▶ **Task details**:
Please repeat the records exactly, keeping the pictures out.

▶ **Source records**:
================================

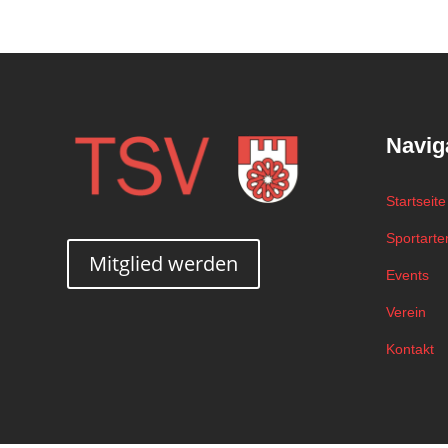
Navig
Startseite
Sportarte
Mitglied werden
Events
Verein
Kontakt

================================

▶ **Exercise solution**:
Navig
Startseite
Sportarte
Mitglied werden
Events
Verein
Kontakt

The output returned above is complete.